Be compassionate but resolute. Maybe she’ll be more compliant. Likely not. Then you have to suck it up and drop the hammer.
She has to believe “oh mom was 100% serious! Maybe mom has a point” or at least know that you’re going to ask for a reasonable trade for her living w you.
My daughter is 30 and she was court ordered to have outpatient care which means she would have to be med compliant. She of course once she was out of the hospital would stop taking the meds. So they had a warrant sent out for her and she was hospitalized. She is now and for the last 6 months has been in a group home. I’m hoping to get her to come home some time this spring/summer. The good and bad of getting the state/county involved is its like their under arrest they loose their rights, On the other hand she is not taking off at all hrs of the day/night while she isn’t in her right mind sometimes she wasn’t even sure who she was.
To get the courts involved it took two people to sign paperwork at the court house to say she was or could be a harm to herself. or others. When she didn’t know who she was she was under the idea that she was a daemon sometimes. Well anyway from there the courts had her evaluated. The doctors said she was SZ and that brings us to taday. Good luck, with everything. Every situation and every person is different just don’t give up.

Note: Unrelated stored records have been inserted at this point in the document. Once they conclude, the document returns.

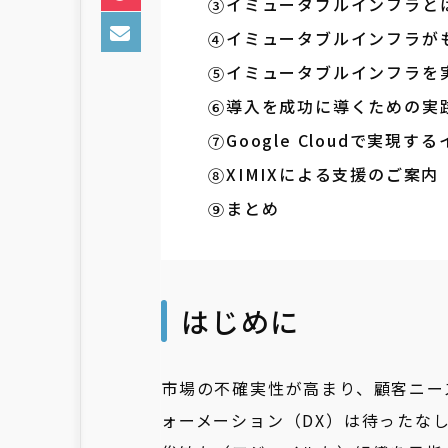
イミュータブルインフラと
イミュータブルインフラが
イミュータブルインフラを
導入を成功に導くための実
Google Cloudで実現
XIMIXによる支援のご案内
まとめ
はじめに
市場の不確実性が高まり、顧客ニー
ォーメーション（DX）は待ったな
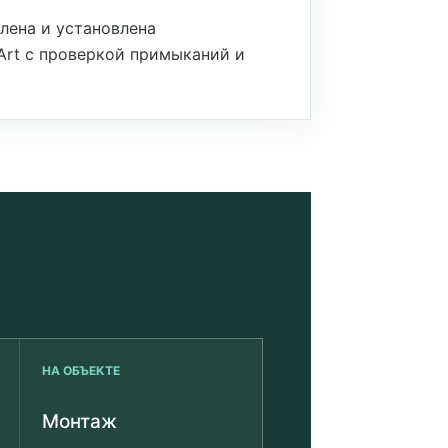
лена и установлена
rt с проверкой примыканий и
НА ОБЪЕКТЕ
Монтаж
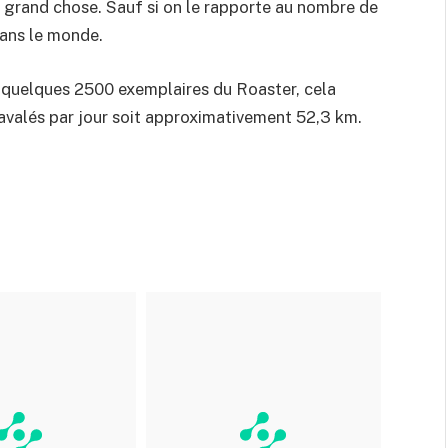
s grand chose. Sauf si on le rapporte au nombre de
dans le monde.
quelques 2500 exemplaires du Roaster, cela
avalés par jour soit approximativement 52,3 km.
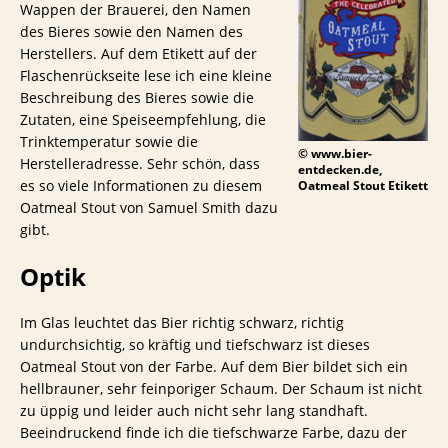
Wappen der Brauerei, den Namen
des Bieres sowie den Namen des
Herstellers. Auf dem Etikett auf der
Flaschenrückseite lese ich eine kleine
Beschreibung des Bieres sowie die
Zutaten, eine Speiseempfehlung, die
Trinktemperatur sowie die
© www.bier-
Herstelleradresse. Sehr schön, dass
entdecken.de,
es so viele Informationen zu diesem
Oatmeal Stout Etikett
Oatmeal Stout von Samuel Smith dazu
gibt.
Optik
Im Glas leuchtet das Bier richtig schwarz, richtig
undurchsichtig, so kräftig und tiefschwarz ist dieses
Oatmeal Stout von der Farbe. Auf dem Bier bildet sich ein
hellbrauner, sehr feinporiger Schaum. Der Schaum ist nicht
zu üppig und leider auch nicht sehr lang standhaft.
Beeindruckend finde ich die tiefschwarze Farbe, dazu der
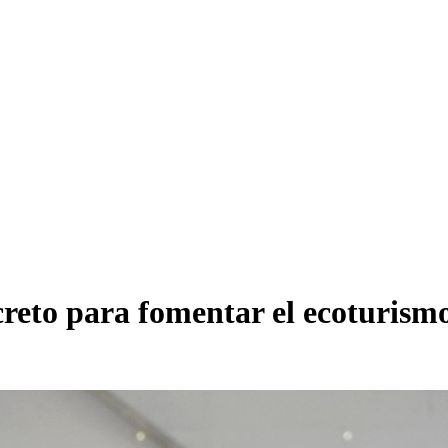
eto para fomentar el ecoturism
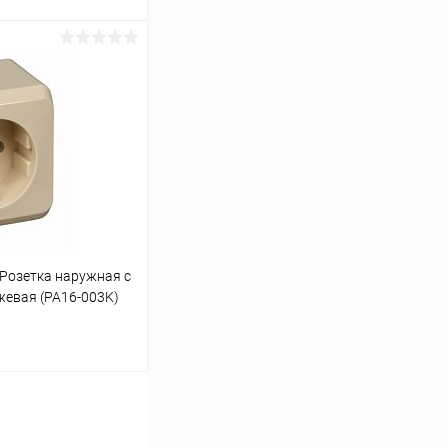
ину
К сравнению
В наличии
Розетка наружная с
жевая (PA16-003K)
ину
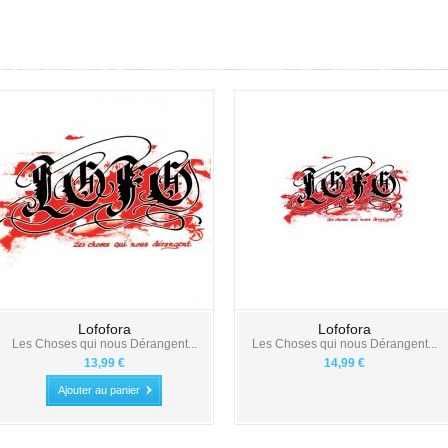
Lofofora
Lofofora
Les Choses qui nous Dérangent...
Les Choses qui nous Dérangent...
13,99 €
14,99 €
Ajouter au panier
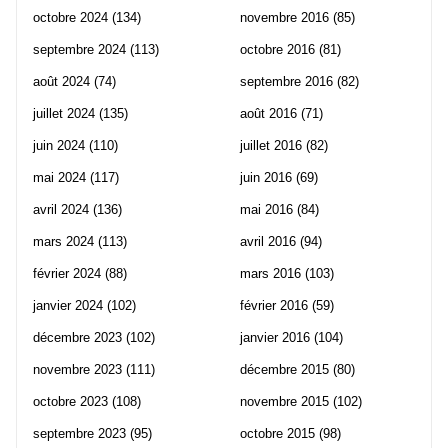
octobre 2024
(134)
novembre 2016
(85)
septembre 2024
(113)
octobre 2016
(81)
août 2024
(74)
septembre 2016
(82)
juillet 2024
(135)
août 2016
(71)
juin 2024
(110)
juillet 2016
(82)
mai 2024
(117)
juin 2016
(69)
avril 2024
(136)
mai 2016
(84)
mars 2024
(113)
avril 2016
(94)
février 2024
(88)
mars 2016
(103)
janvier 2024
(102)
février 2016
(59)
décembre 2023
(102)
janvier 2016
(104)
novembre 2023
(111)
décembre 2015
(80)
octobre 2023
(108)
novembre 2015
(102)
septembre 2023
(95)
octobre 2015
(98)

@Sando, love the way you think, and I’m right there with you. I have already:
Taken away her wifi access
Taken away my car key
Taken away my credit card
And I told her that when she is back in therapy and on meds, that she gets them back. I’m getting ready to draw that line, for sure. My fear, though, is that she keeps threatening to move back to Scotland (a fantasy, I know). So, I haven’t been as tough as I want because of her threat. So, I’ve been slowly making her life harder and harder here. I’m about to tell her that she needs to:
No more alcohol in her room. I need to see what she is having
Go for a walk for at least an hour, every day
Then I plan on continuing to “turn the screws” a bit more. I feel like I"m on egg shells every day…but trying to find ways to wake her up. Its like she’s in a dream, you know??
Good job! Keep it up. My son threatened to move to Lisbon, Portugal. Told me I needed to get him there to join a group of other Rainbow Children that were in the loop on all of the relevant theories.

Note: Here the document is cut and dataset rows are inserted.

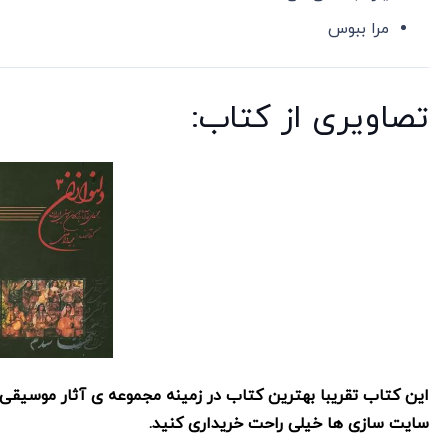
مرا ببوس
تصاویری از کتاب:
این کتاب تقریبا بهترین کتاب در زمینه مجموعه ی آثار موسیقی
سایت سازی ها خیلی راحت خریداری کنید.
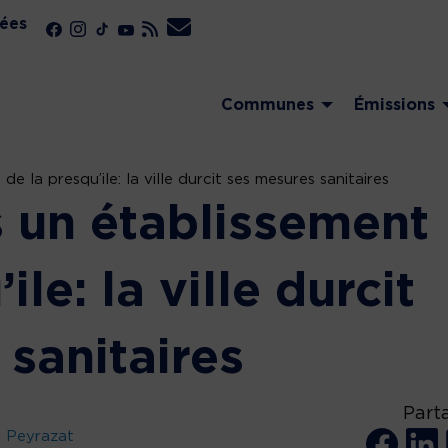
ées
Communes
Émissions
e la presqu’ile: la ville durcit ses mesures sanitaires
s un établissement
ile: la ville durcit
sanitaires
Part
u Peyrazat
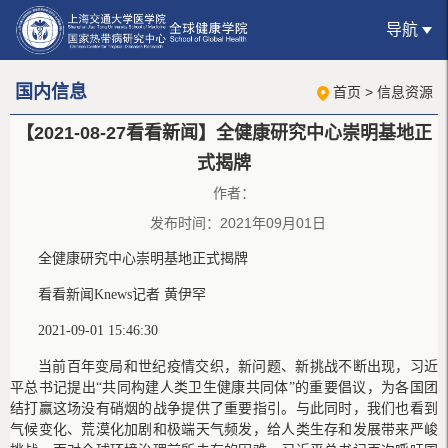
导航
国内信息
首页
>
信息资源
【2021-08-27看看新闻】全健康研究中心崇明基地正
式揭牌
作者：
发布时间：2021年09月01日
全健康研究中心崇明基地正式揭牌
看看新闻Knews记者 黄伊罕
2021-09-01 15:46:30
当前百年变局和世纪疫情交织，新问题、新挑战不断出现，习近
平总书记提出“共同构建人类卫生健康共同体”的重要倡议，为各国团
结打赢这场没有硝烟的战争提供了重要指引。与此同时，我们也看到
气候变化、荒漠化加剧和极端天气频发，给人类生存和发展带来严峻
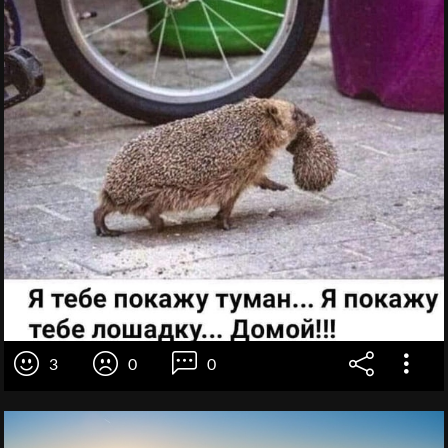
3
0
0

He refuses the vaccine or masks so international travel is a big NO. But he had said that he’d kill himself if I didn’t get a private boat or plane to transport him.

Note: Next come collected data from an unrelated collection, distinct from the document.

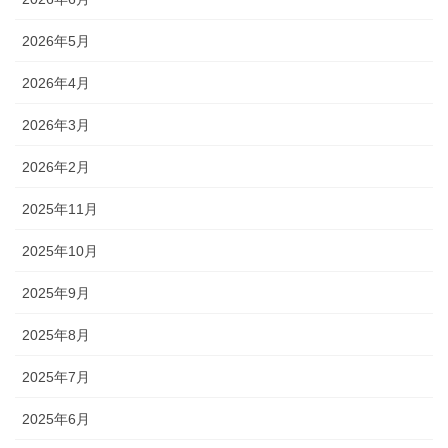
2026年5月
2026年4月
2026年3月
2026年2月
2025年11月
2025年10月
2025年9月
2025年8月
2025年7月
2025年6月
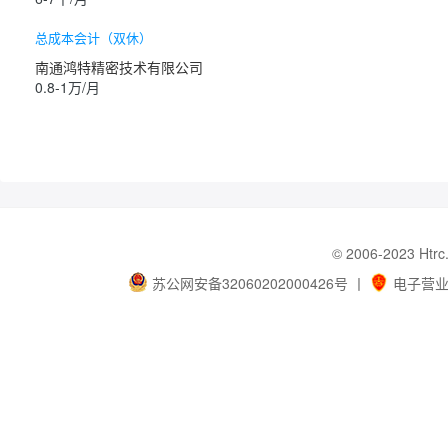
总成本会计（双休）
南通鸿特精密技术有限公司
0.8-1万/月
© 2006-202
苏公网安备32060202000426号
丨
电子营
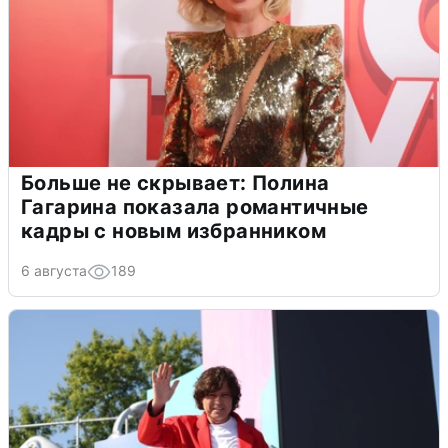
Больше не скрывает: Полина
Гагарина показала романтичные
кадры с новым избранником
6 августа
189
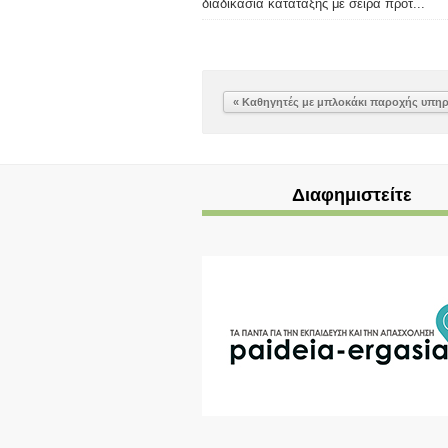
διαδικασία κατάταξης με σειρά προτ...
« Καθηγητές με μπλοκάκι παροχής υπη
Διαφημιστείτε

Amazingly (sadly?) I checked into both options. Not a reality, even with $$.
So I said, and have continued to say, “obviously we don’t want you to harm or kill yourself (or be homeless, on heroin, in Portugal, etc) But there’s only so much we can do. So you do what you have to do.
Scary thing to say. But we say it with love knowing in our hearts we’ve done EVERYTHING PLUS to help him. Fortunately we’re in a good season for now. But we’re ready to draw the line when it happens again. And we know it will.